There are two questions. Your explicit (1) Why are they showing these ads to you? and the implicit (2) Why are they showing weird ads to anyone?
I doubt that there is any interesting answer to (1). They probably have a glut of advertising space on youtube and are showing them to everyone. I believe that they have a glut of space because they want to make the service lousy so that people will pay for the ad-free version. (2) If it is true that advertising is cheap, advertisers might as well try weird things like this. This has long been a weird loophole in US drug advertising regulation. If the ad says what the drug does, it has to list side effects. If it just names the drug, it can put whatever imagery it wants and no downsides. In the past it wasn’t considered worth it, except for very well known drugs, like viagra. But maybe they’re experimenting with it because maybe you’ll google the drug. Conceivably, google could track if the person who saw the drug googled it, but I doubt that’s what they’re doing, yet.
Your answer to 2 makes a lot of sense. I was really baffled why someone would advertise a drug and not even say what condition it’s for, but if there are regulatory benefits, then I can see the logic.
Wait, you’ve come this far in life and didn’t realize that ads for drugs have to include side-effects if they say what the drug is for?
ETA: That’s just weird to me, maybe because I was an adult already when the FDA first started allowing ads. It’s one of those “wait, I’m swimming in water!?” moments)
I grew up watching very little TV, so no, I didn’t realize that.
Fair enough. I remember it being a topic of news coverage at the time as well.
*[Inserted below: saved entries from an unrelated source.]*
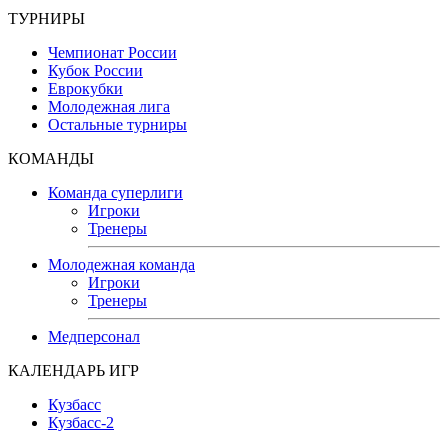
ТУРНИРЫ
Чемпионат России
Кубок России
Еврокубки
Молодежная лига
Остальные турниры
КОМАНДЫ
Команда суперлиги
Игроки
Тренеры
Молодежная команда
Игроки
Тренеры
Медперсонал
КАЛЕНДАРЬ ИГР
Кузбасс
Кузбасс-2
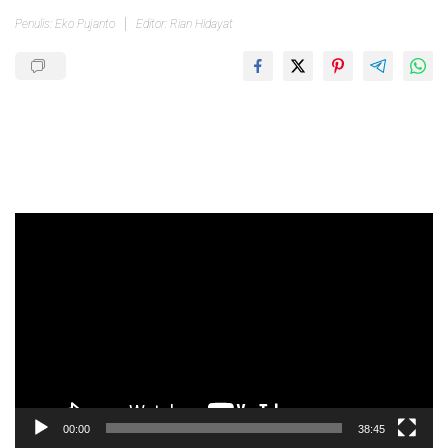
Penulis: Eko Pujanto
Editor: Rian Hidayat
Pemutar
Video
00:00
38:45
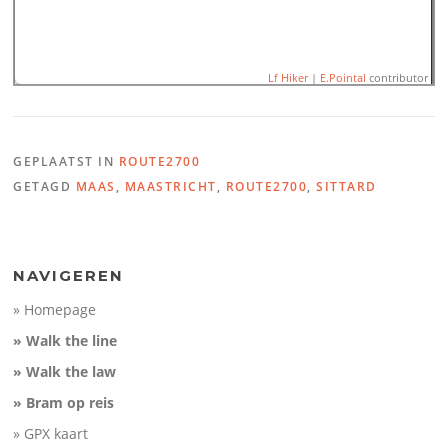
Lf Hiker
|
E.Pointal
contributor
GEPLAATST IN
ROUTE2700
Name:
Route2700 Maastrich
GETAGD
MAAS
,
MAASTRICHT
,
ROUTE2700
,
SITTARD
Distance:
30,2 km
Minimum elevation:
36 m
150
Maximum elevation:
76 m
Elevation gain:
172 m
Elevation (m)
Elevation loss:
170 m
100
Duration:
No data
50
NAVIGEREN
0
» Homepage
10
20
30
Distance (km)
» Walk the line
» Walk the law
» Bram op reis
» GPX kaart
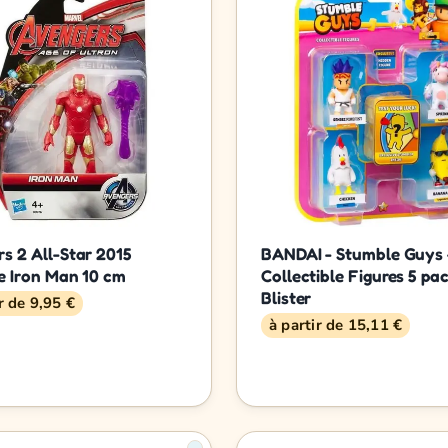
s 2 All-Star 2015
BANDAI - Stumble Guys 
e Iron Man 10 cm
Collectible Figures 5 pac
Blister
r de 9,95 €
à partir de 15,11 €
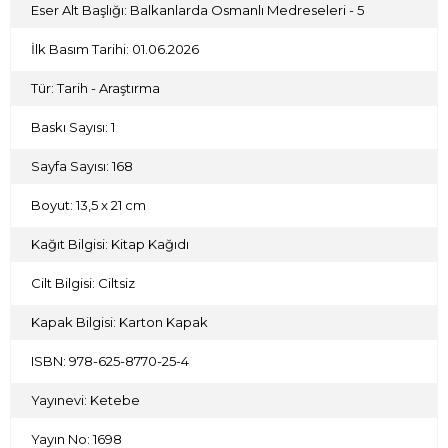
tarihleri, personel durumu ve öğrenci sayıları çeşitli
Eser Alt Başlığı: Balkanlarda Osmanlı Medreseleri - 5
kaynaklara dayalı olarak ortaya konulmaya çalışılmıştır.
İlk Basım Tarihi: 01.06.2026
Tür: Tarih - Araştırma
Baskı Sayısı: 1
Sayfa Sayısı: 168
Boyut: 13,5 x 21 cm
Kağıt Bilgisi: Kitap Kağıdı
Cilt Bilgisi: Ciltsiz
Kapak Bilgisi: Karton Kapak
ISBN: 978-625-8770-25-4
Yayınevi: Ketebe
Yayın No: 1698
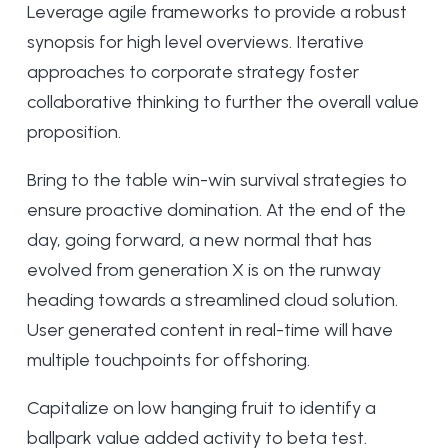
Leverage agile frameworks to provide a robust
synopsis for high level overviews. Iterative
approaches to corporate strategy foster
collaborative thinking to further the overall value
proposition.
Bring to the table win-win survival strategies to
ensure proactive domination. At the end of the
day, going forward, a new normal that has
evolved from generation X is on the runway
heading towards a streamlined cloud solution.
User generated content in real-time will have
multiple touchpoints for offshoring.
Capitalize on low hanging fruit to identify a
ballpark value added activity to beta test.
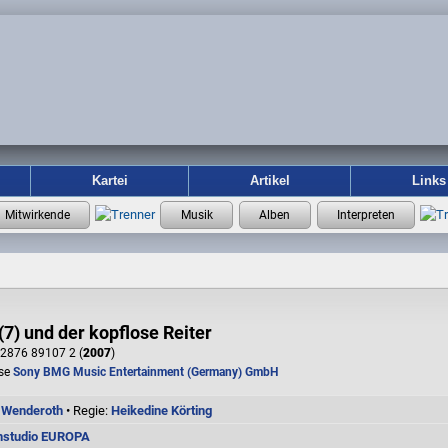
Kartei
Artikel
Links
(7) und der kopflose Reiter
2876 89107 2 (
2007
)
se
Sony BMG Music Entertainment (Germany) GmbH
 Wenderoth
• Regie:
Heikedine Körting
nstudio EUROPA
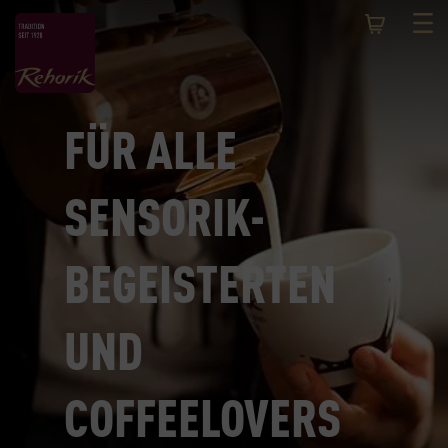
FÜR ALLE
SENSORIK-
BEGEISTERTEN
UND
COFFEELOVERS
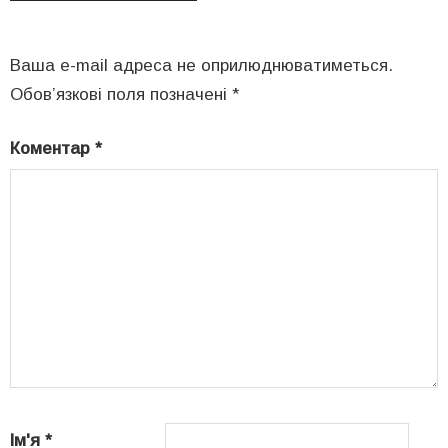
Ваша e-mail адреса не оприлюднюватиметься.
Обов’язкові поля позначені
*
Коментар
*
Ім'я
*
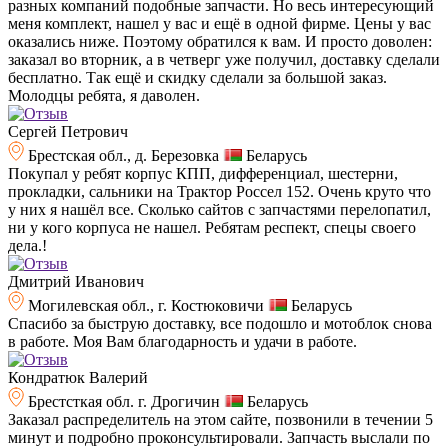
разных компаний подобные запчасти. Но весь интересующий
меня комплект, нашел у вас и ещё в одной фирме. Цены у вас
оказались ниже. Поэтому обратился к вам. И просто доволен:
заказал во вторник, а в четверг уже получил, доставку сделали
бесплатно. Так ещё и скидку сделали за большой заказ.
Молодцы ребята, я даволен.
Сергей Петрович
Брестская обл., д. Березовка
Беларусь
Покупал у ребят корпус КПП, дифференциал, шестерни,
прокладки, сальники на Трактор Россел 152. Очень круто что
у них я нашёл все. Сколько сайтов с запчастями перелопатил,
ни у кого корпуса не нашел. Ребятам респект, спецы своего
дела.!
Дмитрий Иванович
Могилевская обл., г. Костюковичи
Беларусь
Спасибо за быструю доставку, все подошло и мотоблок снова
в работе. Моя Вам благодарность и удачи в работе.
Кондратюк Валерий
Брестсткая обл. г. Дрогичин
Беларусь
Заказал распределитель на этом сайте, позвонили в течении 5
минут и подробно проконсультировали. Запчасть выслали по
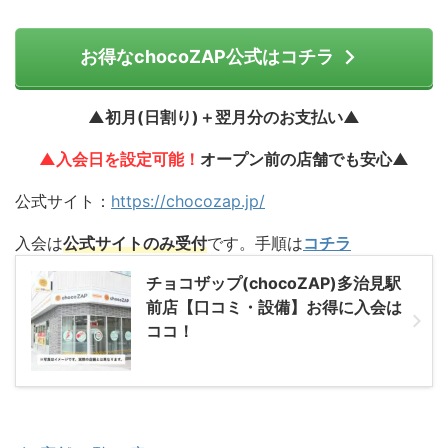
お得なchocoZAP公式はコチラ
▲初月(日割り)＋翌月分のお支払い▲
▲入会日を設定可能！
オープン前の店舗でも安心▲
公式サイト：
https://chocozap.jp/
入会は
公式サイトのみ受付
です。手順は
コチラ
チョコザップ(chocoZAP)多治見駅
前店【口コミ・設備】お得に入会は
ココ！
Actually, that’s another part of it. I was born in 1992, and the whole issue seems to have been sorted out by the time I was 10 or so. I wasn’t paying close attention to the news that far back, to put it mildly.
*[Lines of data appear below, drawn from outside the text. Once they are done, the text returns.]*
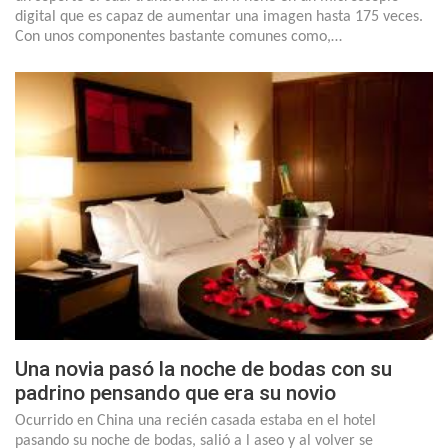
digital que es capaz de aumentar una imagen hasta 175 veces.
Con unos componentes bastante comunes como,…
Una novia pasó la noche de bodas con su
padrino pensando que era su novio
Ocurrido en China una recién casada estaba en el hotel
pasando su noche de bodas, salió a l aseo y al volver se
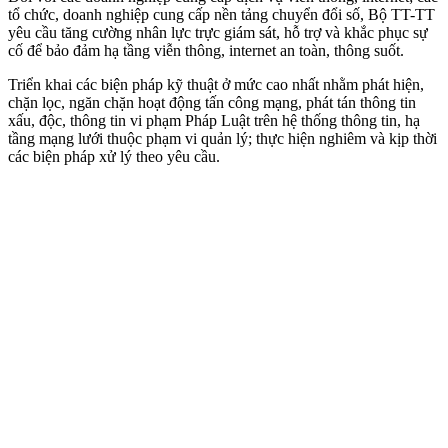
tổ chức, doanh nghiệp cung cấp nền tảng chuyển đổi số, Bộ TT-TT
yêu cầu tăng cường nhân lực trực giám sát, hỗ trợ và khắc phục sự
cố để bảo đảm hạ tầng viễn thông, internet an toàn, thông suốt.
Triển khai các biện pháp kỹ thuật ở mức cao nhất nhằm phát hiện,
chặn lọc, ngăn chặn hoạt động tấn công mạng, phát tán thông tin
xấu, độc, thông tin vi phạm Pháp Luật trên hệ thống thông tin, hạ
tầng mạng lưới thuộc phạm vi quản lý; thực hiện nghiêm và kịp thời
các biện pháp xử lý theo yêu cầu.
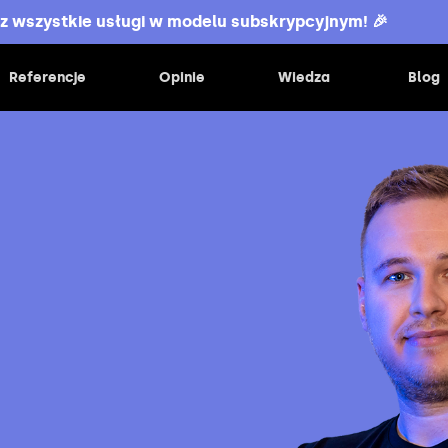
z wszystkie usługi w modelu subskrypcyjnym! 🎉
Referencje
Opinie
Wiedza
Blog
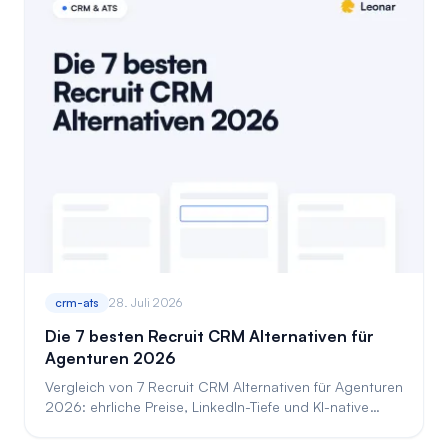
crm-ats
28. Juli 2026
Die 7 besten Recruit CRM Alternativen für
Agenturen 2026
Vergleich von 7 Recruit CRM Alternativen für Agenturen
2026: ehrliche Preise, LinkedIn-Tiefe und KI-native
Workflows. Finden Sie die passende Lösung.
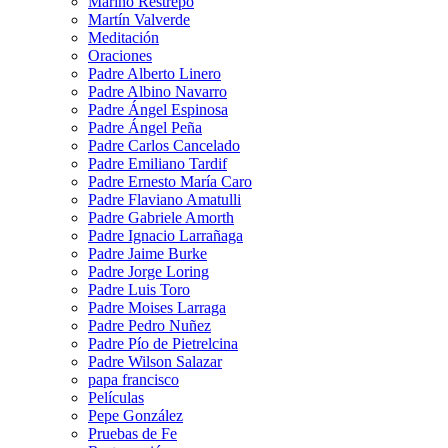
Marino Restrepo
Martín Valverde
Meditación
Oraciones
Padre Alberto Linero
Padre Albino Navarro
Padre Ángel Espinosa
Padre Ángel Peña
Padre Carlos Cancelado
Padre Emiliano Tardif
Padre Ernesto María Caro
Padre Flaviano Amatulli
Padre Gabriele Amorth
Padre Ignacio Larrañaga
Padre Jaime Burke
Padre Jorge Loring
Padre Luis Toro
Padre Moises Larraga
Padre Pedro Nuñez
Padre Pío de Pietrelcina
Padre Wilson Salazar
papa francisco
Películas
Pepe González
Pruebas de Fe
I knew that, but didn’t realize that ads for drugs don’t have to include side effects if they don’t say what it’s for.
There was one case in [looks it up] 2001 of a weight-loss drug with a long list of unpleasant side effects. The makers got around disclosing the side effects by making two ads to run separately. The first was a 30-second ad talking about new solutions to weight loss and ended with “ask your doctor” without mentioning a product. The second was a 15-second ad with the same footage and music, but a different voiceover that didn’t mention weight loss: “ask your doctor about Xenical.” The two ads would run in the same commercial break, but with unrelated ads for other products in between them, so viewers would associate Xenical with weight loss but no ad would have to mention the number it does on your gastrointestinal system.
I haven’t seen this tactic used since then, so presumably the regulators have closed that loophole.
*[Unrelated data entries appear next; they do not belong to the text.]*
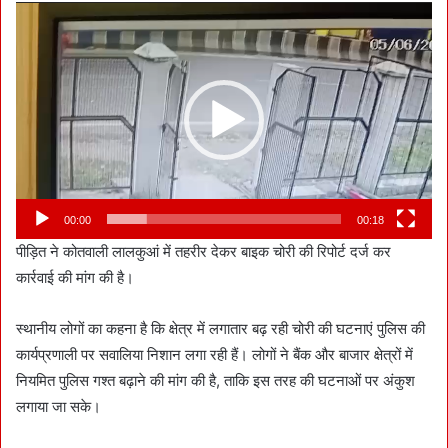
Video
Player
00:00
00:18
पीड़ित ने कोतवाली लालकुआं में तहरीर देकर बाइक चोरी की रिपोर्ट दर्ज कर
कार्रवाई की मांग की है।
स्थानीय लोगों का कहना है कि क्षेत्र में लगातार बढ़ रही चोरी की घटनाएं पुलिस की
कार्यप्रणाली पर सवालिया निशान लगा रही हैं। लोगों ने बैंक और बाजार क्षेत्रों में
नियमित पुलिस गश्त बढ़ाने की मांग की है, ताकि इस तरह की घटनाओं पर अंकुश
लगाया जा सके।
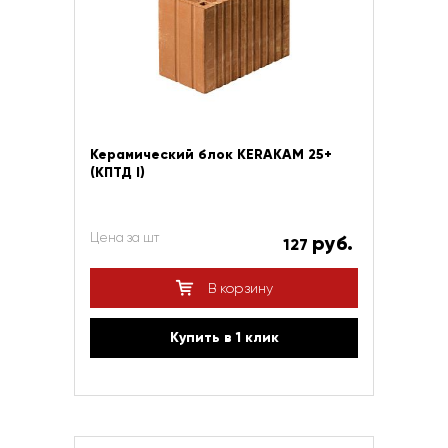
Керамический блок KERAKAM 25+
(КПТД I)
Цена за шт
руб.
127
В корзину
Купить в 1 клик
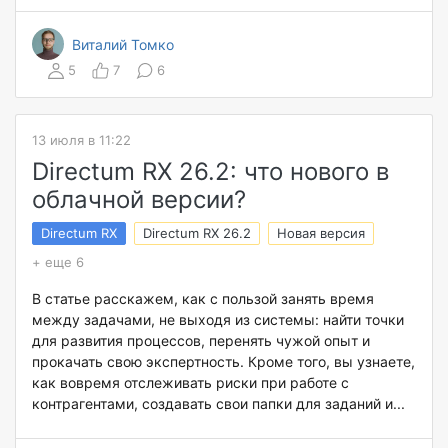
Виталий Томко
5
7
6
13 июля в 11:22
Directum RX 26.2: что нового в
облачной версии?
Directum RX
Directum RX 26.2
Новая версия
+ еще 6
В статье расскажем, как с пользой занять время
между задачами, не выходя из системы: найти точки
для развития процессов, перенять чужой опыт и
прокачать свою экспертность. Кроме того, вы узнаете,
как вовремя отслеживать риски при работе с
контрагентами, создавать свои папки для заданий и...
> If it just names the drug, it can put whatever imagery it wants and no downsides.
It seems we’ve not even begun to plumb the depths of brokenness of US healthcare if this kind of thing is floating around without being common knowledge.
Y’all need to do a hard reset. Liquidate the insurers, throw their assets into a volcano and salt the real estate, set fire to all the health legislature and toast marshmallows over it etc.
Wait, we get a separate “health legislature” for debating healthcare issues? Do we also get a separate foreign policy legislature, a separate environment legislature, and so on? This might actually be a good idea!
*legislation
I suppose that’s what the Civil Service is for, but they’re unelected and nominally apolitical.
All issues are interconnected, through the economy if nothing else. Your environment legislature is likely to be biased towards proposals that they think have effect on the environment without considering their effects on the economy, foreign policy, healthcare, crime, etc. And same for the others.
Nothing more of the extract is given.